PROBLEM REQUIREMENTS: From the records, pick out and copy each line containing "organizations".

RECORD SET:
##############################

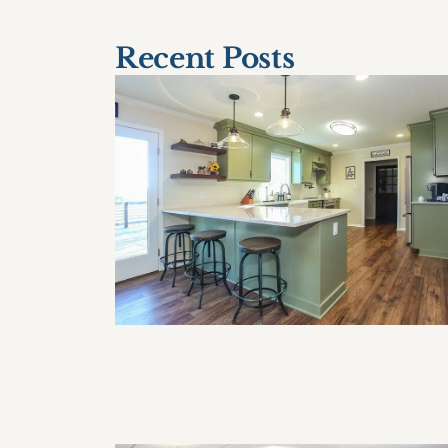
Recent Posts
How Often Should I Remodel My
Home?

##############################

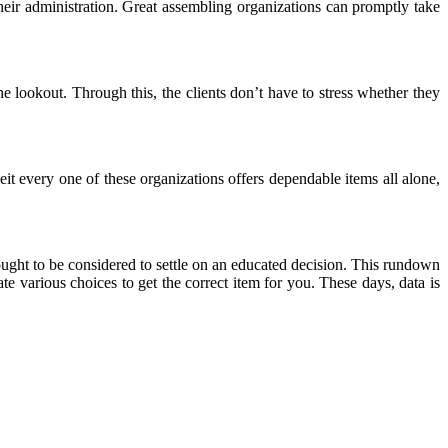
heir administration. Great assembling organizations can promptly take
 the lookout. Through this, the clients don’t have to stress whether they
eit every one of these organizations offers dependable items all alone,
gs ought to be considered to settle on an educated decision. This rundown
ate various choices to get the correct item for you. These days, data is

##############################

SOLUTION BELOW:
heir administration. Great assembling organizations can promptly take
eit every one of these organizations offers dependable items all alone,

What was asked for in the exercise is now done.